A friend of a friend has an early 90's Paramount PDG 30 for sale. From the paintjob (black and red) I think it's a 91. Also for sale is an early 90's Schwinn Impact Pro. Both are in pretty good condition and seem to fit pretty well. 

Does anyone have any experience with either of these rides? Any guess as to value (if any)? Thanks in advance for the help.


----------



## grawbass (Aug 23, 2004)

commuter73 said:


> A friend of a friend has an early 90's Paramount PDG 30 for sale. From the paintjob (black and red) I think it's a 91. Also for sale is an early 90's Schwinn Impact Pro. Both are in pretty good condition and seem to fit pretty well.
> 
> Does anyone have any experience with either of these rides? Any guess as to value (if any)? Thanks in advance for the help.


I know a little about them. The PDG 30 was the lowest end model of the Paramount series and had a standard welded cro-mo frame. The upper end Paramounts had Tange Prestige frames, some welded and some lugged.

I happen to have an Impact Pro. Its basically an exact copy of a PDG 30. Its double butted 4130 MOS (mountain over sized) tubing. It has the G-Force stays also. The paint is definately different and the components might be. Mine has either Mountain LX or Exage 400, I can't remember. Cantis front and rear. 1 1/8" threaded headset. 7 speed cassette.
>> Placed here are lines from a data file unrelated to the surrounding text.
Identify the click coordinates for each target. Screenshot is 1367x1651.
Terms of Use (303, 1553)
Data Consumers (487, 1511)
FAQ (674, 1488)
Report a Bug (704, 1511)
In good condition, I'd say max $50 each if you like Schwinns and they fit. Personally I'd rather have the Impact Pro just because they're more rare than a PDG 30.


----------



## taikuodo (Jul 3, 2006)

I have a PDG70 which is two steps above the PDG30 but its not the sought after one ie PDG90..
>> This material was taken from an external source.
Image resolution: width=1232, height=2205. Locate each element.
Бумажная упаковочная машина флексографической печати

Mines amazingly light, i think its 26 pounds with all stock components, could probably be less with a better seatpost/bar ends.
Its all deore xt except for the lx rear derailler, which is getting old atm, but im too poor to replace it so.


----------



## Rumpfy (Dec 21, 2003)

commuter73 said:


> A friend of a friend has an early 90's Paramount PDG 30 for sale. From the paintjob (black and red) I think it's a 91. Also for sale is an early 90's Schwinn Impact Pro. Both are in pretty good condition and seem to fit pretty well.
> 
> Does anyone have any experience with either of these rides? Any guess as to value (if any)? Thanks in advance for the help.


To be honest, neither is worth much. Not desirable as a collector bike...and even if they were...they're pretty low in the line up.

Depending on condition, $30-50 each IMO. If that.


----------



## bcd (Jan 27, 2004)

i raced for schwinn as a JR. i had a 30 and a 90. i road the 90
till i broke the down tube. little fexy but way light! i liked then better
than all the Cdales i had b/f it.


----------